Last Friday morning after I dropped the kids off at school, I decided to treat myself to breakfast. Most mornings I am either eating eggs or yogurt washing it down with cucumber water, but I wanted to be “bad”. Pancakes sounded bad enough.

I thought about going downtown and enjoying the morning rush with a side of fried flour & liquid sugar, but being that gas is like liquid gold I opted for a new spot on my side of town. A diner of sorts.

It was relatively empty except for a few people snuggled in booths. I was seated near the waitress station and was immediately greeted by a waitress in training. She took my coffee order and went back to the station. Apparently, there was some confusion about who the coffee was for.

“Who’s that coffee for?” One asked
“The single table,” my waitress answered. “The single lady.”
Another came. “Who’s got the single lady?”
“Who? Just the single lady? Right there?” Another asked.

The conversation went on for a couple more minutes until they got it all straightened out. The coffee was for the single lady…just the single lady.

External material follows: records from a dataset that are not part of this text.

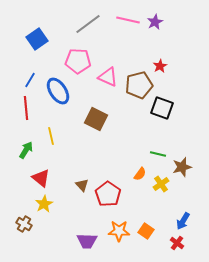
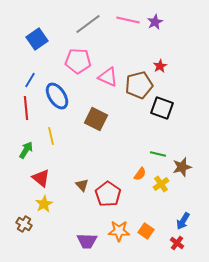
blue ellipse: moved 1 px left, 5 px down
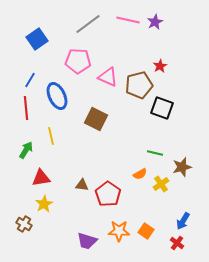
blue ellipse: rotated 8 degrees clockwise
green line: moved 3 px left, 1 px up
orange semicircle: rotated 24 degrees clockwise
red triangle: rotated 48 degrees counterclockwise
brown triangle: rotated 40 degrees counterclockwise
purple trapezoid: rotated 15 degrees clockwise
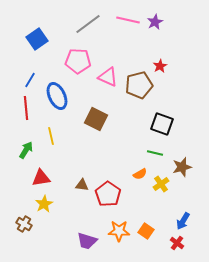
black square: moved 16 px down
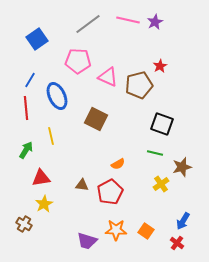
orange semicircle: moved 22 px left, 10 px up
red pentagon: moved 2 px right, 2 px up; rotated 10 degrees clockwise
orange star: moved 3 px left, 1 px up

Eating alone, watching movies alone, walking alone, sitting alone, or doing any other activity alone doesn’t phase me at all. Mommy doesn’t feel comfortable going to the movies alone and I have a few friends who can’t phantom eating alone, but it has never bothered me…probably because I am a loner by nature (only child)…but this morning I felt like walking back to the waitress station and asking them to at least call me by my name.

I started giggling after the vision of storming into the station played out in my head, and decided that being ‘just the single lady’ was fine by me. It’s just one more title I can add to my list. Mom, daughter, friend, ex wife, records clerk…just the single lady.